10 Appropriate Hobbies for the Stage 5 Clinger


Stage 5 Clingers make me wonder if I am getting it all wrong.  Maybe doing things like folding my socks and cleaning my hair out of the drain really aren't all that important.  Maybe being productive, having a life, talking to lots of different people and having my concentration on say, the road, really aren't necessary practices and what I should really be doing in life is having my fingers on the keyboard of my phone at all moments of the day prepared to send the next text the second that an irrelevant and boring thought oozes out of my brain.  

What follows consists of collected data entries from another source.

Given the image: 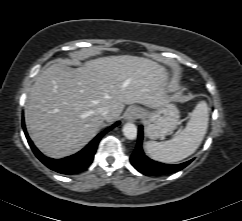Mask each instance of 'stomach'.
I'll return each mask as SVG.
<instances>
[{
	"label": "stomach",
	"mask_w": 242,
	"mask_h": 221,
	"mask_svg": "<svg viewBox=\"0 0 242 221\" xmlns=\"http://www.w3.org/2000/svg\"><path fill=\"white\" fill-rule=\"evenodd\" d=\"M180 112L173 104H165L154 112H143L146 135L150 139L162 138L172 133L179 124Z\"/></svg>",
	"instance_id": "obj_1"
}]
</instances>
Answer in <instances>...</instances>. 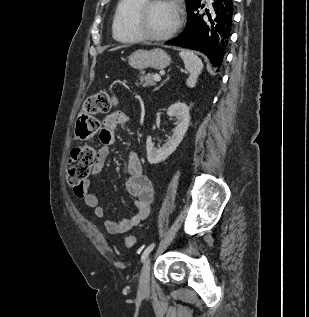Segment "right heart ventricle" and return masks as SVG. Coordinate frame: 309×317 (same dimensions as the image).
Returning a JSON list of instances; mask_svg holds the SVG:
<instances>
[{"mask_svg": "<svg viewBox=\"0 0 309 317\" xmlns=\"http://www.w3.org/2000/svg\"><path fill=\"white\" fill-rule=\"evenodd\" d=\"M144 0H119L112 20V35L121 43H134L141 40L132 25L135 10Z\"/></svg>", "mask_w": 309, "mask_h": 317, "instance_id": "e07e8e85", "label": "right heart ventricle"}]
</instances>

But then I realize I like folding socks better than talking to one person every other second of my life.  

Maybe what Stage 5 Clingers really need is a hobby or something to fill up their days.  I have come up with what I find to be a great list for them!

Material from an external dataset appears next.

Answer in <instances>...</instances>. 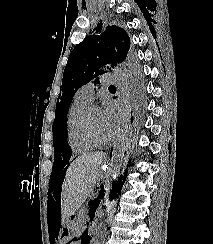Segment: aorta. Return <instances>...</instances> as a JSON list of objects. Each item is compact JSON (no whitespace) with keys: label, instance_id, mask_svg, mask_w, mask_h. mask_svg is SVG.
Instances as JSON below:
<instances>
[{"label":"aorta","instance_id":"obj_1","mask_svg":"<svg viewBox=\"0 0 213 244\" xmlns=\"http://www.w3.org/2000/svg\"><path fill=\"white\" fill-rule=\"evenodd\" d=\"M114 72L117 75V92L120 106L118 111V128L116 131V137L111 157V172L105 183V207L108 204L109 194L112 190L113 183L120 176L125 161V152L128 148L132 134L130 82L126 73L120 68L116 67ZM101 238L102 236L98 234L94 238V244H100Z\"/></svg>","mask_w":213,"mask_h":244}]
</instances>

  1. Puppetry Arts.  I think getting into the Art of Puppetry is a great idea for a Stage 5 Clinger. Why, you ask?  Because puppets aren't going to get bored or irritated when you tell them that you just put a piece of gum in your mouth or tripped on your own foot....a puppet will listen intently.  Just get one that has a smile sewn into his face and you are good to go!
  2. Whittling Wood or Ice Sculpturing.  These hobbies take two hands and I assume 10 fingers.  They also take lots of concentration, or you will lose a finger and we all know you need all ten for texting, right? 
  3. Journaling.  A journal isn't judgmental.  You can tell it how dull you are and it won't block you.  
  4. Curling. Over-texting is about as useless as this sport, except the Olympics recognize it.  Why not get a medal for your useless activity? 
  5. Memorize every line to "The Wizard of Oz."  I did it when I was three.  People thought it was cute. 
  6. Pick up a new phobia.  I can't say for sure, but I think phobias are pretty time consuming, especially the ones about germs. 
  7. Follow reporters around town.  Apparently this is a thing.  People step in the background of reporters just to get on TV.  I would imagine while being fixated on the news crew and where the camera is pointing, you would be too busy to text a person every 5 seconds.  
  8. Collecting Ecstasy pills.  They're kind of like anime.  They're bright, they're all so incredibly different and vibrant.  It's fabulous.  
  9. Practicing bubble letters.  Just go old school.  Nothing says obsessed like a 12-year-old girl planning her wedding on notebook paper.  But no one will know you're obsessed....because you aren't texting it.  See where I am going here with this?  
  10. Listen to Nickleback.  Someone has to.  May as well be you.  

By the way, I love the term Stage 5 Clinger, but I also have one huge issue with it.  It was coined by someone who doesn't have a grasp on the Defcon system.  Defcon 5 is used at peacetime; Defcon 1 is used when we are on the highest alert in the most dangerous situations.  So if we were to stage the clinginess of a person, the most dangerous kind of clinger should actually be referred to as "Stage 1 Clinger"....but I didn't write Wedding Crashers, so oh well.  Pop Culture wins again.